(Saved data entries)
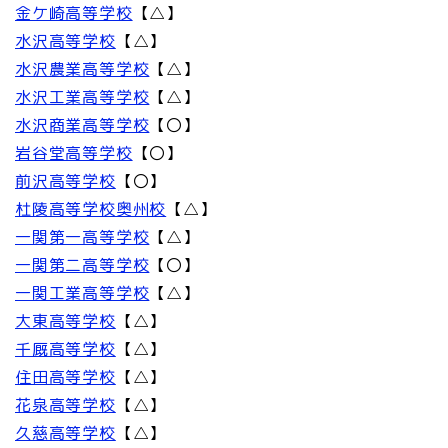
金ケ崎高等学校
【△】
水沢高等学校
【△】
水沢農業高等学校
【△】
水沢工業高等学校
【△】
水沢商業高等学校
【〇】
岩谷堂高等学校
【〇】
前沢高等学校
【〇】
杜陵高等学校奥州校
【△】
一関第一高等学校
【△】
一関第二高等学校
【〇】
一関工業高等学校
【△】
大東高等学校
【△】
千厩高等学校
【△】
住田高等学校
【△】
花泉高等学校
【△】
久慈高等学校
【△】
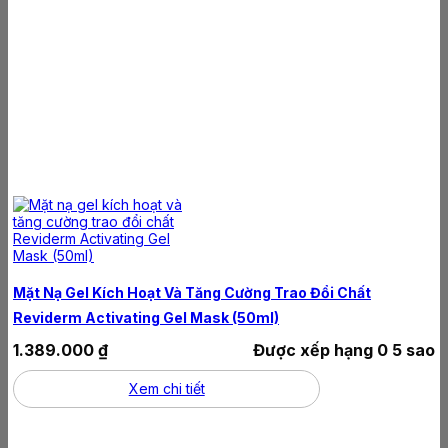
Mặt Nạ Gel Kích Hoạt Và Tăng Cường Trao Đổi Chất
Reviderm Activating Gel Mask (50ml)
1.389.000
₫
Được xếp hạng
0
5 sao
Xem chi tiết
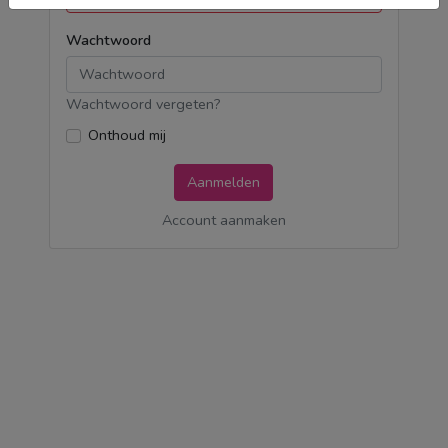
Wachtwoord
Wachtwoord vergeten?
Onthoud mij
Aanmelden
Account aanmaken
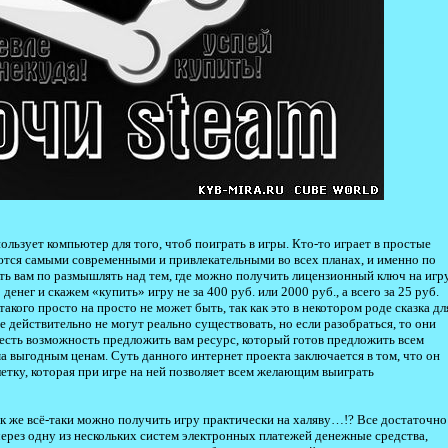
пользует компьютер для того, чтоб поиграть в игры. Кто-то играет в простые
яются самыми современными и привлекательными во всех планах, и именно по
ть вам по размышлять над тем, где можно получить лицензионный ключ на игру
денег и скажем «купить» игру не за 400 руб. или 2000 руб., а всего за 25 руб.
акого просто на просто не может быть, так как это в некотором роде сказка дл
ые действительно не могут реально существовать, но если разобраться, то они
а есть возможность предложить вам ресурс, который готов предложить всем
а выгодным ценам. Суть данного интернет проекта заключается в том, что он
летку, которая при игре на ней позволяет всем желающим выиграть
к же всё-таки можно получить игру практически на халяву…!? Все достаточно
 через одну из нескольких систем электронных платежей денежные средства,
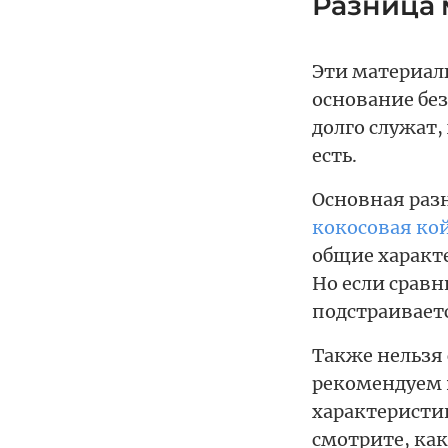
Разница 
Эти материал
основание без
долго служат
есть.
Основная разн
кокосовая ко
общие характе
Но если сравн
подстраиваетс
Также нельзя 
рекомендуем 
характеристи
смотрите, ка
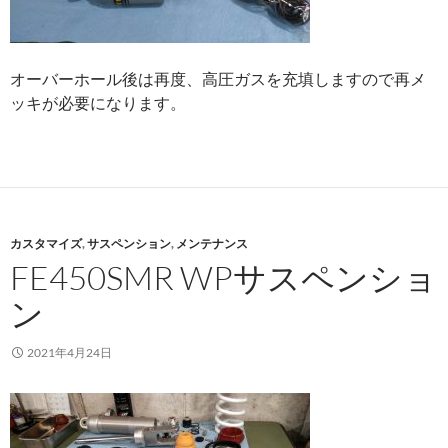
オーバーホール後は再度、高圧ガスを充填しますので再メ
ッキが必要になります。
カスタマイズ
,
サスペンション
,
メンテナンス
FE450SMR WPサスペンショ
ン
2021年4月24日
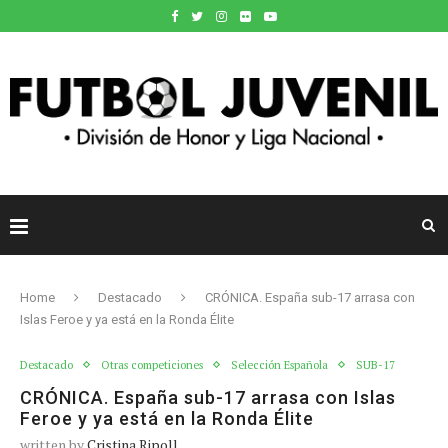
Home
Destacado
CRÓNICA. España sub-17 arrasa con
Islas Feroe y ya está en la Ronda Élite
Destacado
Otras competiciones
Selección Española
SUB-17
CRÓNICA. España sub-17 arrasa con Islas
Feroe y ya está en la Ronda Élite
written by
Cristina Ripoll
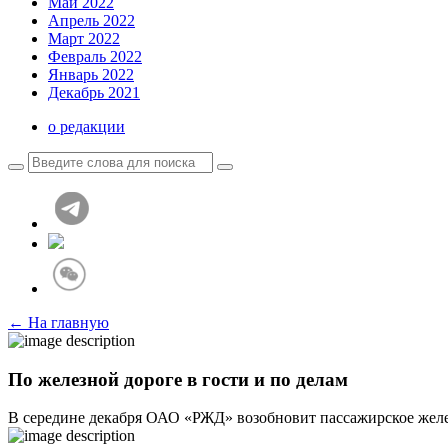
Май 2022
Апрель 2022
Март 2022
Февраль 2022
Январь 2022
Декабрь 2021
о редакции
← На главную
По железной дороге в гости и по делам
В середине декабря ОАО «РЖД» возобновит пассажирское жел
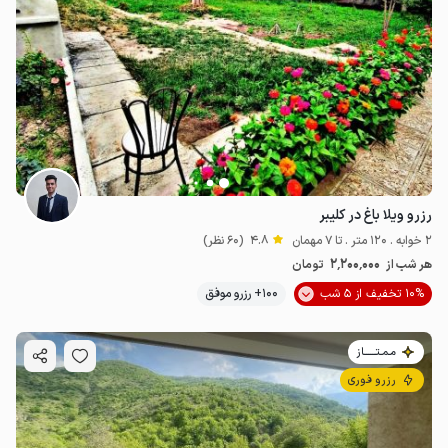
رزرو ویلا باغ در کلیبر
2 خوابه . 120 متر . تا 7 مهمان
4.8
(60 نظر)
2٬200٬000
هر شب از
تومان
10% تخفیف از 5 شب
100+ رزرو موفق
مـمـتــــــاز
رزرو فوری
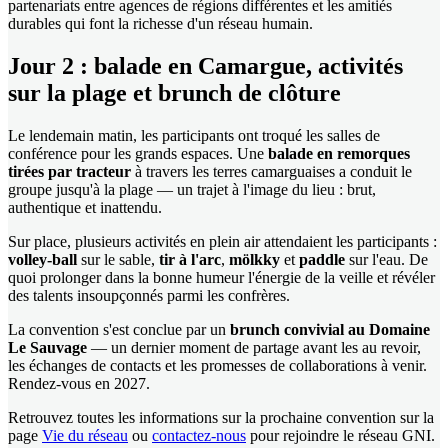
partenariats entre agences de régions différentes et les amitiés
durables qui font la richesse d'un réseau humain.
Jour 2 : balade en Camargue, activités
sur la plage et brunch de clôture
Le lendemain matin, les participants ont troqué les salles de
conférence pour les grands espaces. Une
balade en remorques
tirées par tracteur
à travers les terres camarguaises a conduit le
groupe jusqu'à la plage — un trajet à l'image du lieu : brut,
authentique et inattendu.
Sur place, plusieurs activités en plein air attendaient les participants :
volley-ball
sur le sable,
tir à l'arc
,
mölkky
et
paddle
sur l'eau. De
quoi prolonger dans la bonne humeur l'énergie de la veille et révéler
des talents insoupçonnés parmi les confrères.
La convention s'est conclue par un
brunch convivial au Domaine
Le Sauvage
— un dernier moment de partage avant les au revoir,
les échanges de contacts et les promesses de collaborations à venir.
Rendez-vous en 2027.
Retrouvez toutes les informations sur la prochaine convention sur la
page
Vie du réseau
ou
contactez-nous
pour rejoindre le réseau GNI.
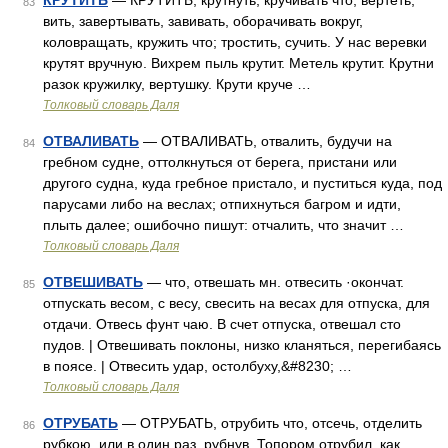
КРУТИТЬ
— КРУТИТЬ, крутнуть, кручивать что, вертеть,
83
вить, завертывать, завивать, оборачивать вокруг,
коловращать, кружить что; тростить, сучить. У нас веревки
крутят вручную. Вихрем пыль крутит. Метель крутит. Крутни
разок кружилку, вертушку. Крути круче …
Толковый словарь Даля
ОТВАЛИВАТЬ
— ОТВАЛИВАТЬ, отвалить, будучи на
84
гребном судне, оттолкнуться от берега, пристани или
другого судна, куда гребное пристало, и пуститься куда, под
парусами либо на веслах; отпихнуться багром и идти,
плыть далее; ошибочно пишут: отчалить, что значит …
Толковый словарь Даля
ОТВЕШИВАТЬ
— что, отвешать мн. отвесить ·окончат.
85
отпускать весом, с весу, свесить на весах для отпуска, для
отдачи. Отвесь фунт чаю. В счет отпуска, отвешал сто
пудов. | Отвешивать поклоны, низко кланяться, перегибаясь
в поясе. | Отвесить удар, остолбуху,&#8230; …
Толковый словарь Даля
ОТРУБАТЬ
— ОТРУБАТЬ, отрубить что, отсечь, отделить
86
рубкою, или в один раз, рубнув. Топором отрубил, как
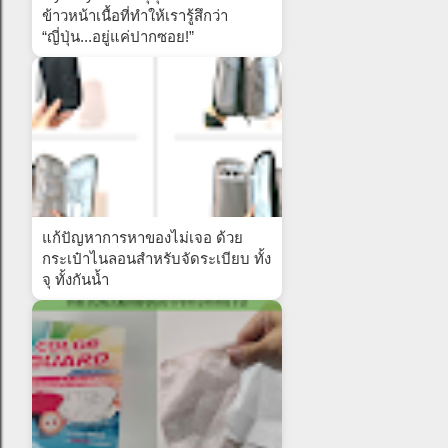
ข้าวหน้าเนื้อที่ทำให้เรารู้สึกว่า
“ญี่ปุ่น...อยู่แค่ปากซอย!”
แก้ปัญหาการหาของไม่เจอ ด้วย
กระเป๋าไนลอนสำหรับจัดระเบียบ ทั้ง
จุ ทั้งกันน้ำ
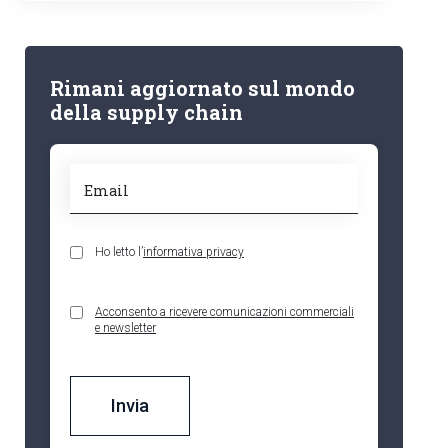
Rimani aggiornato sul mondo
della supply chain
Ho letto l’
informativa privacy
Acconsento a ricevere comunicazioni commerciali
e newsletter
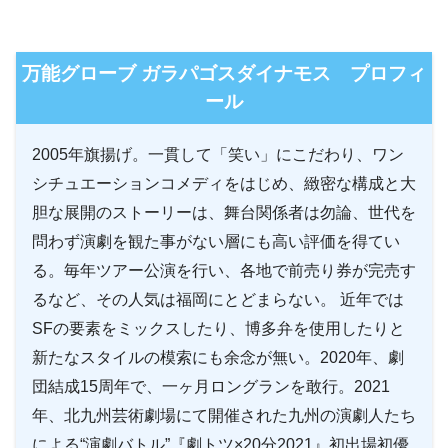
万能グローブ ガラパゴスダイナモス プロフィ
ール
2005年旗揚げ。一貫して「笑い」にこだわり、ワン
シチュエーションコメディをはじめ、緻密な構成と大
胆な展開のストーリーは、舞台関係者は勿論、世代を
問わず演劇を観た事がない層にも高い評価を得てい
る。毎年ツアー公演を行い、各地で前売り券が完売す
るなど、その人気は福岡にとどまらない。 近年では
SFの要素をミックスしたり、博多弁を使用したりと
新たなスタイルの模索にも余念が無い。2020年、劇
団結成15周年で、一ヶ月ロングランを敢行。2021
年、北九州芸術劇場にて開催された九州の演劇人たち
による“演劇バトル”『劇トツ×20分2021』初出場初優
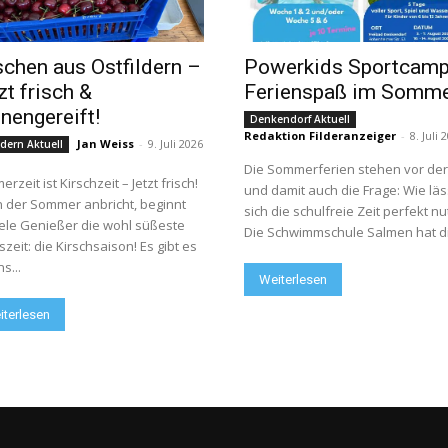
schen aus Ostfildern –
Powerkids Sportcamp
zt frisch &
Ferienspaß im Somm
nengereift!
Denkendorf Aktuell
Redaktion Filderanzeiger
-
8. Juli 
Jan Weiss
-
9. Juli 2026
ldern Aktuell
Die Sommerferien stehen vor der
rzeit ist Kirschzeit – Jetzt frisch!
und damit auch die Frage: Wie läs
 der Sommer anbricht, beginnt
sich die schulfreie Zeit perfekt n
iele Genießer die wohl süßeste
Die Schwimmschule Salmen hat die
szeit: die Kirschsaison! Es gibt es
s...
Weiterlesen
iterlesen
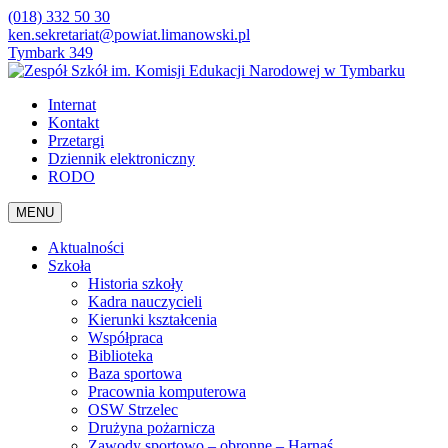
(018) 332 50 30
ken.sekretariat@powiat.limanowski.pl
Tymbark 349
Internat
Kontakt
Przetargi
Dziennik elektroniczny
RODO
MENU
Aktualności
Szkoła
Historia szkoły
Kadra nauczycieli
Kierunki kształcenia
Współpraca
Biblioteka
Baza sportowa
Pracownia komputerowa
OSW Strzelec
Drużyna pożarnicza
Zawody sportowo – obronne – Harnaś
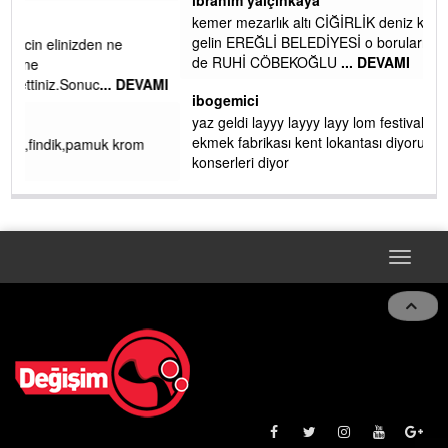
ibrahim yalçınkaya
kemer mezarlık altı CİĞİRLİK deniz kenarına giden yola
gelin EREĞLİ BELEDİYESİ o boruları zamanında tüm ereğli
de RUHİ CÖBEKOĞLU
... DEVAMI
AMI
ibogemici
yaz geldi layyy layyy layy lom festivalleri başladı biz halk
ekmek fabrikası kent lokantası diyoruz ağacum yaz
konserleri diyor
Toggle
navigat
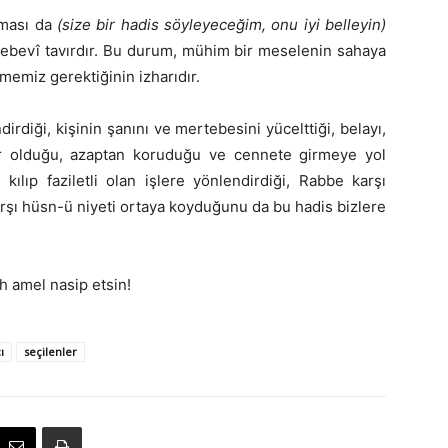
aması da
(size bir hadis söyleyeceğim, onu iyi belleyin)
ebevî tavırdır. Bu durum, mühim bir meselenin sahaya
emiz gerektiğinin izharıdır.
rdiği, kişinin şanını ve mertebesini yücelttiği, belayı,
zhar olduğu, azaptan koruduğu ve cennete girmeye yol
 kılıp faziletli olan işlere yönlendirdiği, Rabbe karşı
rşı hüsn-ü niyeti ortaya koyduğunu da bu hadis bizlere
ih amel nasip etsin!
ı
seçilenler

- _Exercise description_
An exact transcription is needed, covering the line with "szeit: die Kirschsaison! Es gibt es" and every line after it to the end of the entries, but not the pictures.

- _Completed exercise_
szeit: die Kirschsaison! Es gibt es
s...
Weiterlesen
iterlesen
(018) 332 50 30
ken.sekretariat@powiat.limanowski.pl
Tymbark 349
Internat
Kontakt
Przetargi
Dziennik elektroniczny
RODO
MENU
Aktualności
Szkoła
Historia szkoły
Kadra nauczycieli
Kierunki kształcenia
Współpraca
Biblioteka
Baza sportowa
Pracownia komputerowa
OSW Strzelec
Drużyna pożarnicza
Zawody sportowo – obronne – Harnaś
ibrahim yalçınkaya
kemer mezarlık altı CİĞİRLİK deniz kenarına giden yola
gelin EREĞLİ BELEDİYESİ o boruları zamanında tüm ereğli
de RUHİ CÖBEKOĞLU
... DEVAMI
AMI
ibogemici
yaz geldi layyy layyy layy lom festivalleri başladı biz halk
ekmek fabrikası kent lokantası diyoruz ağacum yaz
konserleri diyor
Toggle
navigat
aması da
(size bir hadis söyleyeceğim, onu iyi belleyin)
ebevî tavırdır. Bu durum, mühim bir meselenin sahaya
emiz gerektiğinin izharıdır.
rdiği, kişinin şanını ve mertebesini yücelttiği, belayı,
zhar olduğu, azaptan koruduğu ve cennete girmeye yol
 kılıp faziletli olan işlere yönlendirdiği, Rabbe karşı
rşı hüsn-ü niyeti ortaya koyduğunu da bu hadis bizlere
ih amel nasip etsin!
ı
seçilenler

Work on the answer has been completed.